Monday, December 22, 2008

Unambitious

Here and LA, there's always the running gag that your waiter, your barista, your genius bar genius, your whoever, is an aspiring actor. Okay, well that part is pretty much true. The joke is that they'll try and slip you their headshot and resume with the menu or the screenplay they're working on with your latte. Know someone? Then they'd like to know you.

On the one hand, it's a simple thing called networking. You're in a show and one of your castmates has an agent? Why shouldn't you be trying to get a meeting with them? Isn't that just your own wasted opportunity if you serve Max Weinberg his lunch and don't let it be known that his quirky, hilarious server also has three years of classes with the Groundlings?

Through my job as Muppet sales monkey for FAO Schwarz, I've been on tv and in The New York Times more than for my acting. Any time CBS or NBC or NY1 or other groupings of letters come in to shoot some promo, I could be trying to chat with the crews coming in, getting to know them, making friends...networking. A gal I know may be able to join SAG soon through her gig as a background regular on Gossip Girl, which she got after befriending a receptionist at the casting office. I don't know how it works.

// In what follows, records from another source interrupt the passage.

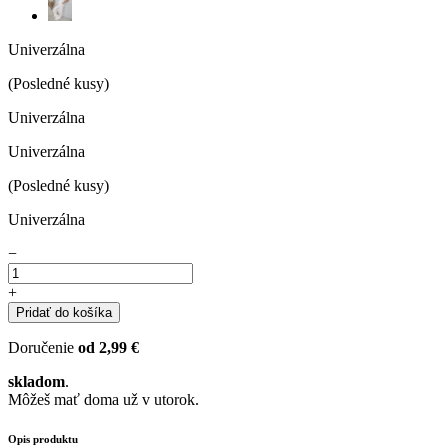
Univerzálna
(Posledné kusy)
Univerzálna
Univerzálna
(Posledné kusy)
Univerzálna
−
+
Pridať do košíka
Doručenie
od 2,99 €
skladom
.
Môžeš mať doma už v utorok.
Opis produktu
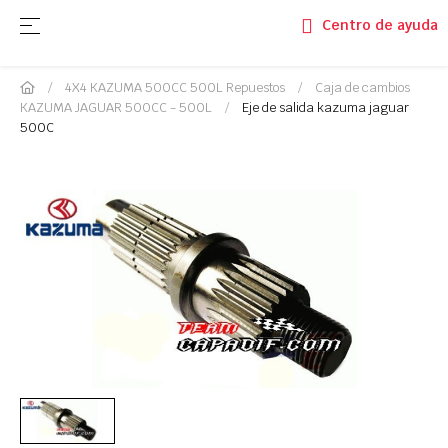
Navegación de palanca
☰
Centro de ayuda
4X4 KAZUMA 500CC 500L Repuestos
Caja de cambios
KAZUMA JAGUAR 500CC - 500L
Eje de salida kazuma jaguar
500C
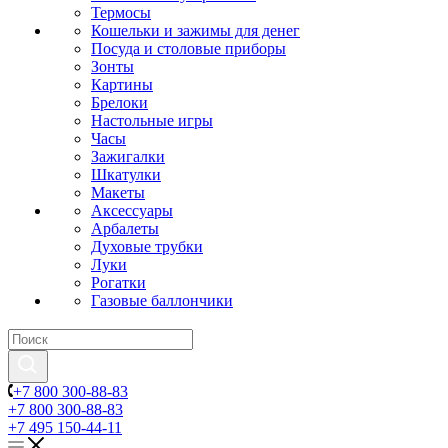
Термосы
Кошельки и зажимы для денег
Посуда и столовые приборы
Зонты
Картины
Брелоки
Настольные игры
Часы
Зажигалки
Шкатулки
Макеты
Аксессуары
Арбалеты
Духовые трубки
Луки
Рогатки
Газовые баллончики
+7 800 300-88-83
+7 800 300-88-83
+7 495 150-44-11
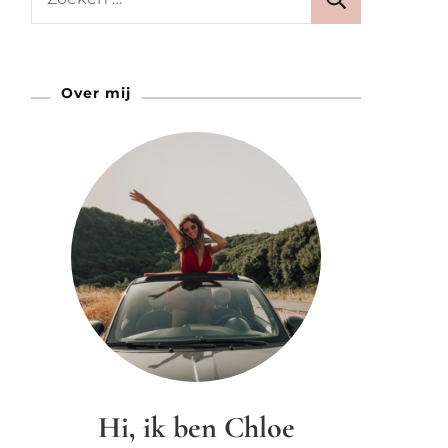
naar:
Over mij
Hi, ik ben Chloe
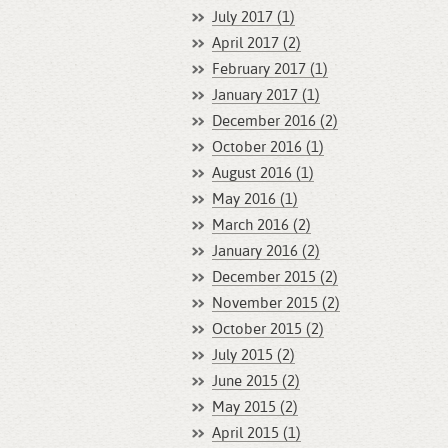
July 2017 (1)
April 2017 (2)
February 2017 (1)
January 2017 (1)
December 2016 (2)
October 2016 (1)
August 2016 (1)
May 2016 (1)
March 2016 (2)
January 2016 (2)
December 2015 (2)
November 2015 (2)
October 2015 (2)
July 2015 (2)
June 2015 (2)
May 2015 (2)
April 2015 (1)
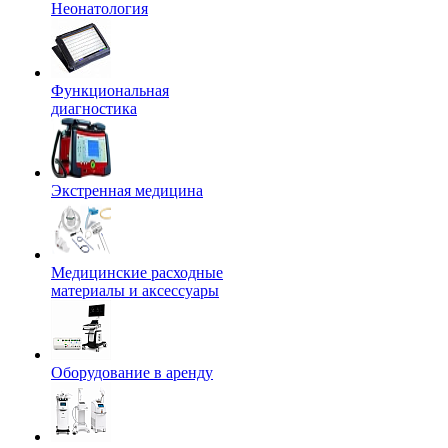
Неонатология
Функциональная
диагностика
Экстренная медицина
Медицинские расходные
материалы и аксессуары
Оборудование в аренду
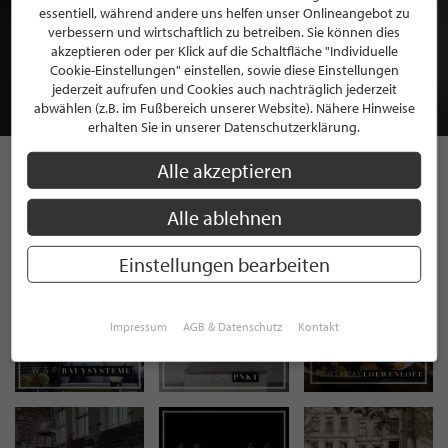
BEWERBEN SIE SICH FÜR EINE GRATIS
essentiell, während andere uns helfen unser Onlineangebot zu
verbessern und wirtschaftlich zu betreiben. Sie können dies
MITGLIEDSCHAFT BEI STILPUNKTE®
akzeptieren oder per Klick auf die Schaltfläche "Individuelle
Cookie-Einstellungen" einstellen, sowie diese Einstellungen
jederzeit aufrufen und Cookies auch nachträglich jederzeit
JETZT GRATIS BEWERBEN
abwählen (z.B. im Fußbereich unserer Website). Nähere Hinweise
erhalten Sie in unserer Datenschutzerklärung.
Alle akzeptieren
STILPUNKTE AUF
Alle ablehnen
INSTAGRAM
Einstellungen bearbeiten
Impressum
AGB & Datenschutz
Kontakt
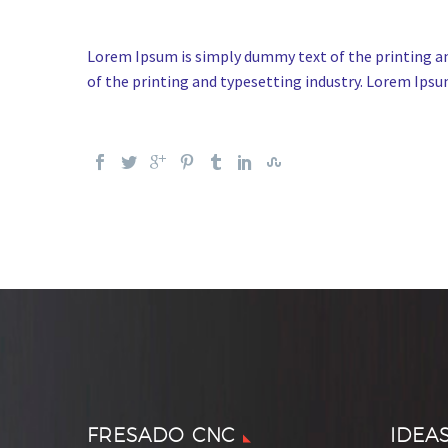
Lorem Ipsum is simply dummy text of the printing a
of the printing and typesetting industry. Lorem Ips
FRESADO CNC
IDEA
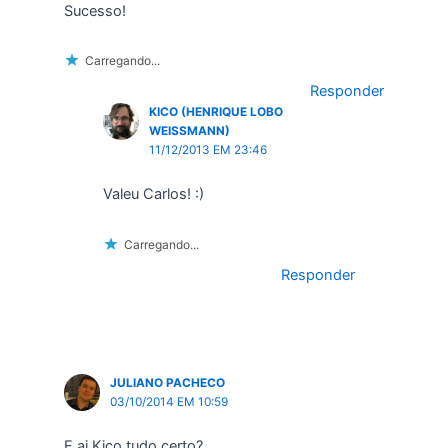
Sucesso!
Carregando...
Responder
KICO (HENRIQUE LOBO
WEISSMANN)
11/12/2013 EM 23:46
Valeu Carlos! :)
Carregando...
Responder
JULIANO PACHECO
03/10/2014 EM 10:59
E ai Kico tudo certo?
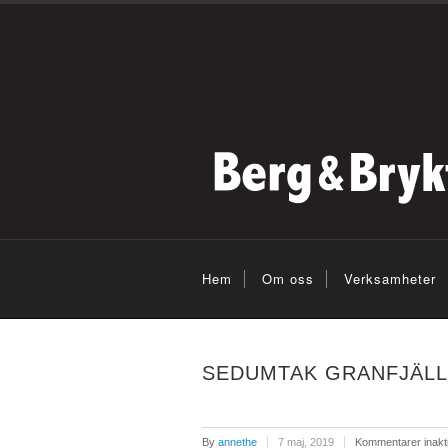
Hem
Om oss
Verksamheter
SEDUMTAK GRANFJÄLL
By
annethe
7 maj, 2019
Kommentarer inakt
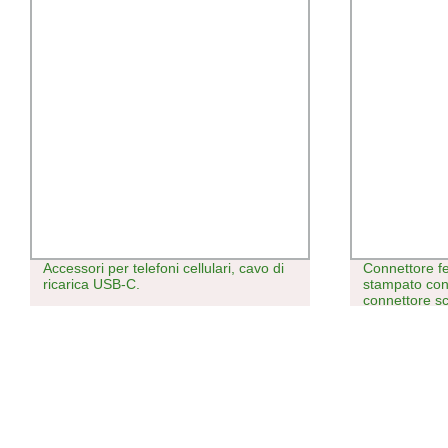
Accessori per telefoni cellulari, cavo di
Connettore f
ricarica USB-C.
stampato con
connettore s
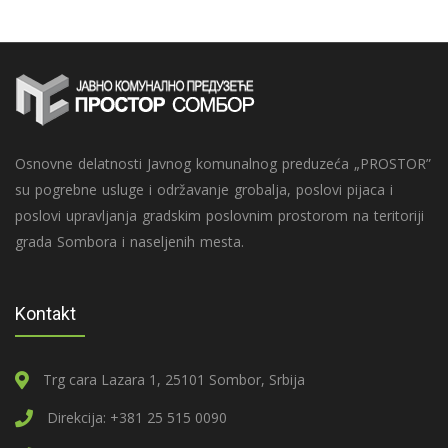
Osnovne delatnosti Javnog komunalnog preduzeća „PROSTOR”
su pogrebne usluge i održavanje grobalja, poslovi pijaca i
poslovi upravljanja gradskim poslovnim prostorom na teritoriji
grada Sombora i naseljenih mesta.
Kontakt
Trg cara Lazara 1, 25101 Sombor, Srbija
Direkcija: +381 25 515 0090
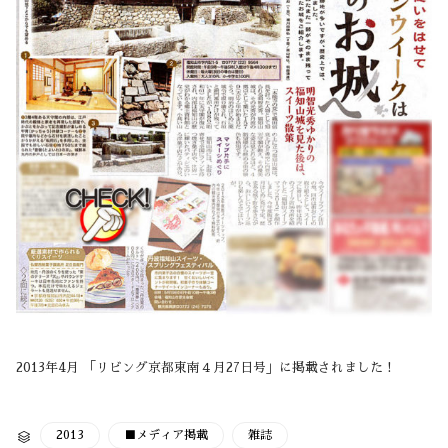
2013年4月 「リビング京都東南４月27日号」に掲載されました！
CATEGORY
2013
■メディア掲載
雑誌

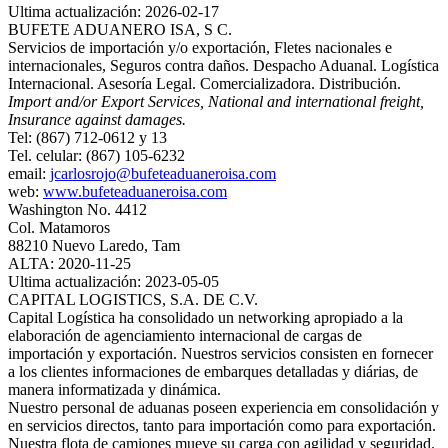
Ultima actualización: 2026-02-17
BUFETE ADUANERO ISA, S C.
Servicios de importación y/o exportación, Fletes nacionales e
internacionales, Seguros contra daños. Despacho Aduanal. Logística
Internacional. Asesoría Legal. Comercializadora. Distribución.
Import and/or Export Services, National and international freight,
Insurance against damages.
Tel: (867) 712-0612 y 13
Tel. celular: (867) 105-6232
email:
jcarlosrojo@bufeteaduaneroisa.com
web:
www.bufeteaduaneroisa.com
Washington No. 4412
Col. Matamoros
88210 Nuevo Laredo, Tam
ALTA: 2020-11-25
Ultima actualización: 2023-05-05
CAPITAL LOGISTICS, S.A. DE C.V.
Capital Logística ha consolidado un networking apropiado a la
elaboración de agenciamiento internacional de cargas de
importación y exportación. Nuestros servicios consisten en fornecer
a los clientes informaciones de embarques detalladas y diárias, de
manera informatizada y dinámica.
Nuestro personal de aduanas poseen experiencia em consolidación y
en servicios directos, tanto para importación como para exportación.
Nuestra flota de camiones mueve su carga con agilidad y seguridad.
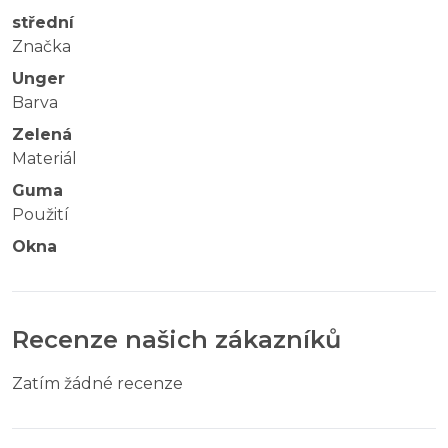
střední
Značka
Unger
Barva
Zelená
Materiál
Guma
Použití
Okna
Recenze našich zákazníků
Zatím žádné recenze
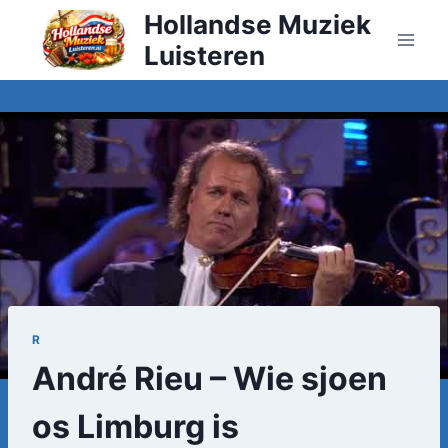
Doorgaan
Hollandse Muziek
naar
Luisteren
inhoud
R
André Rieu – Wie sjoen
os Limburg is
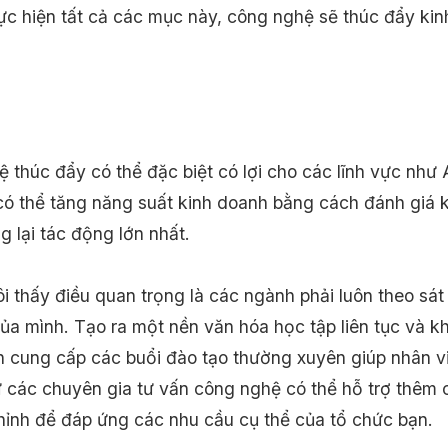
hực hiện tất cả các mục này, công nghệ sẽ thúc đẩy kin
 thúc đẩy có thể đặc biệt có lợi cho các lĩnh vực như 
y có thể tăng năng suất kinh doanh bằng cách đánh giá k
 lại tác động lớn nhất.
i thấy điều quan trọng là các ngành phải luôn theo sát
a mình. Tạo ra một nền văn hóa học tập liên tục và kh
h cung cấp các buổi đào tạo thường xuyên giúp nhân v
từ các chuyên gia tư vấn công nghệ có thể hỗ trợ thêm
ỉnh để đáp ứng các nhu cầu cụ thể của tổ chức bạn.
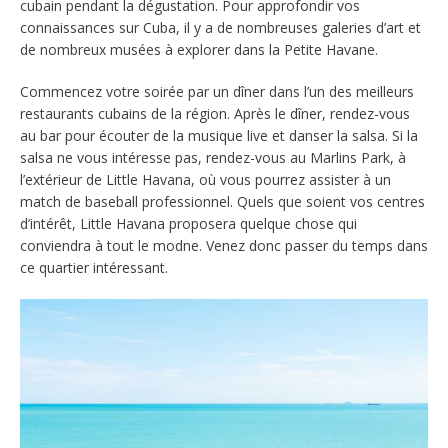
cubain pendant la dégustation. Pour approfondir vos
connaissances sur Cuba, il y a de nombreuses galeries d’art et
de nombreux musées à explorer dans la Petite Havane.
Commencez votre soirée par un dîner dans l’un des meilleurs
restaurants cubains de la région. Après le dîner, rendez-vous
au bar pour écouter de la musique live et danser la salsa. Si la
salsa ne vous intéresse pas, rendez-vous au Marlins Park, à
l’extérieur de Little Havana, où vous pourrez assister à un
match de baseball professionnel. Quels que soient vos centres
d’intérêt, Little Havana proposera quelque chose qui
conviendra à tout le modne. Venez donc passer du temps dans
ce quartier intéressant.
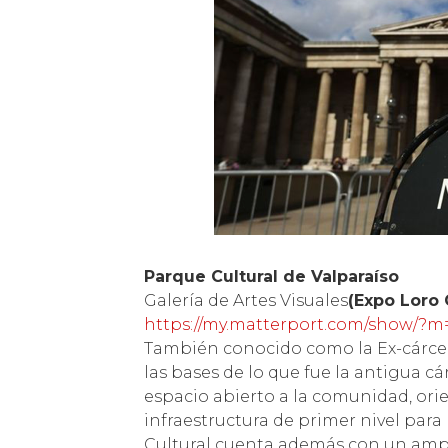
Parque Cultural de Valparaíso
Galería de Artes Visuales
(Expo Loro 
https://my.matterport.com/show/
También conocido como la Ex-cárcel
las bases de lo que fue la antigua c
espacio abierto a la comunidad, orien
infraestructura de primer nivel para 
Cultural cuenta además con un ampli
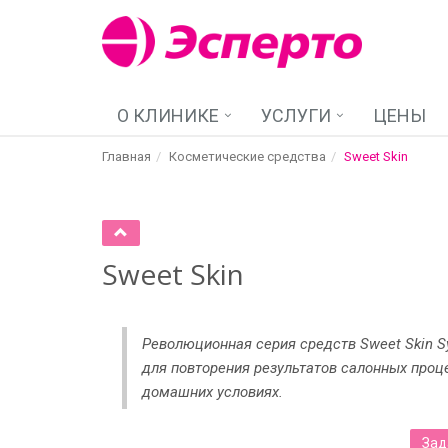
О КЛИНИКЕ
УСЛУГИ
ЦЕНЫ
Главная
Косметические средства
Sweet Skin
Sweet Skin
Революционная серия средств Sweet Skin Sy
для повторения результатов салонных проц
домашних условиях.
Зад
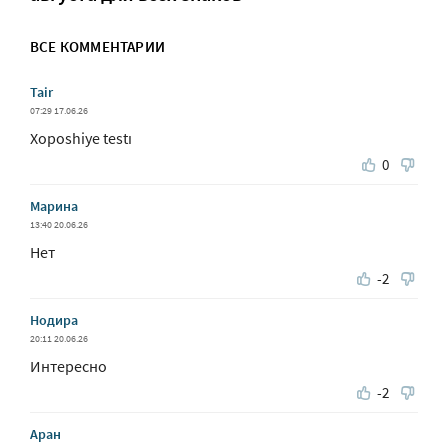
ВСЕ КОММЕНТАРИИ
Tair
07:29 17.06.26
Xoposhiye testı
0
Марина
13:40 20.06.26
Нет
-2
Нодира
20:11 20.06.26
Интересно
-2
Аран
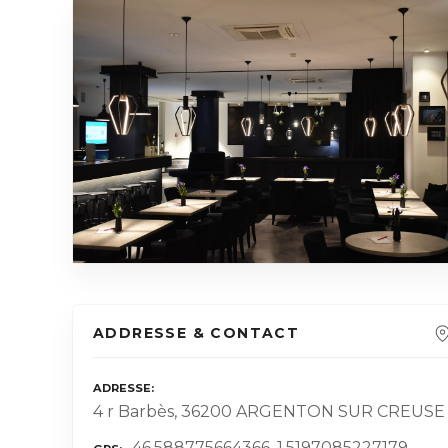
ADDRESSE & CONTACT
ADRESSE
4 r Barbès, 36200 ARGENTON SUR CREUSE
46.588775664366, 1.5197085227179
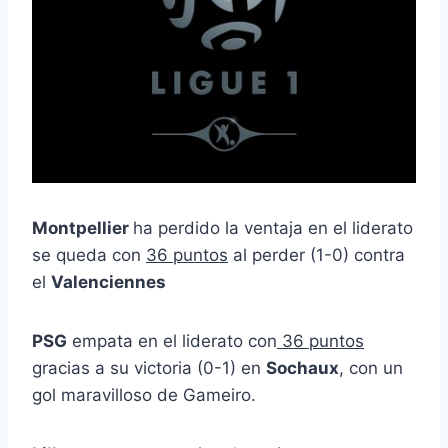
Montpellier
ha perdido la ventaja en el liderato
se queda con
36 puntos
al perder (1-0) contra
el
Valenciennes
PSG
empata en el liderato con
36 puntos
gracias a su victoria (0-1) en
Sochaux
, con un
gol maravilloso de Gameiro.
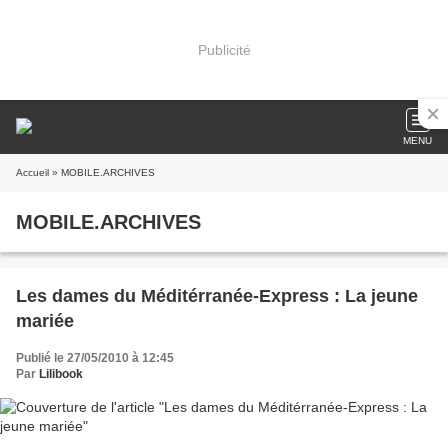
Publicité
MENU
Accueil
» MOBILE.ARCHIVES
MOBILE.ARCHIVES
Les dames du Méditérranée-Express : La jeune
mariée
Publié le 27/05/2010 à 12:45
Par
Lilibook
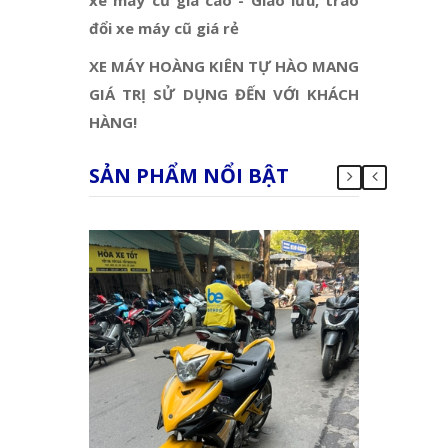
đổi xe máy cũ giá rẻ
XE MÁY HOÀNG KIÊN TỰ HÀO MANG
GIÁ TRỊ SỬ DỤNG ĐẾN VỚI KHÁCH
HÀNG!
SẢN PHẨM NỔI BẬT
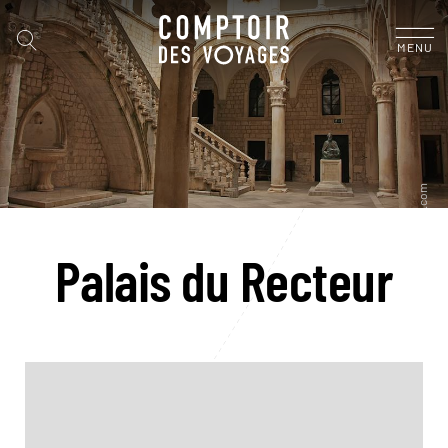
MENU
Palais du Recteur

That's the thing, though, I'm not too sure I want to know how it works. I HATE networking. I hate the idea of it. I hate the idea of pushing myself into anyone's face. I hate the idea of being the retail jerk who wants everyone to know she really wants to be doing something else. Angling for more screen opportunity at work would not only just feel pathetic and obnoxious, it would only serve to prove two other points: not only am I apparently not getting any acting work, I'm also incapable of doing my day job wholeheartedly! I'd be none of the things I claim or want to be!

This is one of the things that bothered me most about LA, not a single person will even talk to you unless you seem like you can do something for them. It's less blatantly shallow here, but still I can't help but feel that being great isn't going to get me anywhere if I trust other people to figure out for themselves that I'm great. I can't just be great, suddenly I have to tell everyone that I'm great? Doesn't that just tell everyone that I have massive ego problems and self-delusions of grandeur, and that I am to be avoided at all costs, completely unrelated to whatever talent I may possess? I'm Chinese, goddammit, I don't tell people I'm great even if I secretly think I'm the bee's knees. This goes against the very nature of my being. But then, in the American capitalist Oprah spirit of things, I can't expect anything worth having to just be handed to me. How do I expect to get anything I may deserve in life if I'm not prepared to perform the simple task of asking for it?